[WORK TASK]
Return only the lines from the one containing "Probetraining in die" to the end of the entries below, exactly as written, both ends included.

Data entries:
====================

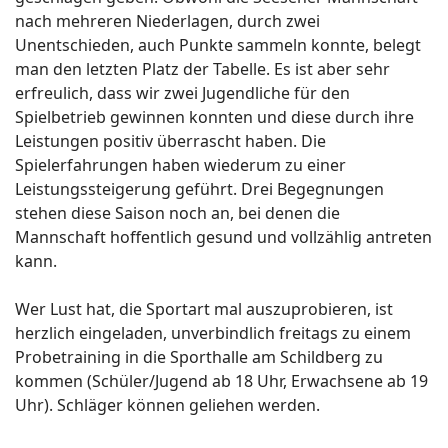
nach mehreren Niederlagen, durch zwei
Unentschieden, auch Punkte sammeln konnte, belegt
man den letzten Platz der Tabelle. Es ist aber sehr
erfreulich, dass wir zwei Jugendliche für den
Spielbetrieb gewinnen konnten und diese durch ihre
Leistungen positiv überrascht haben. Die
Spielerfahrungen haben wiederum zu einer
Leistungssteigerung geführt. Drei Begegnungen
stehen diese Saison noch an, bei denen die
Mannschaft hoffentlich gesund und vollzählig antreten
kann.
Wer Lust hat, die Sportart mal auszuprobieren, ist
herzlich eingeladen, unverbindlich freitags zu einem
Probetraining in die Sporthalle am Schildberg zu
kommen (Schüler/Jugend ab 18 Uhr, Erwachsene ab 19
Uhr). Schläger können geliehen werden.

====================

[ANSWER AREA]
Probetraining in die Sporthalle am Schildberg zu
kommen (Schüler/Jugend ab 18 Uhr, Erwachsene ab 19
Uhr). Schläger können geliehen werden.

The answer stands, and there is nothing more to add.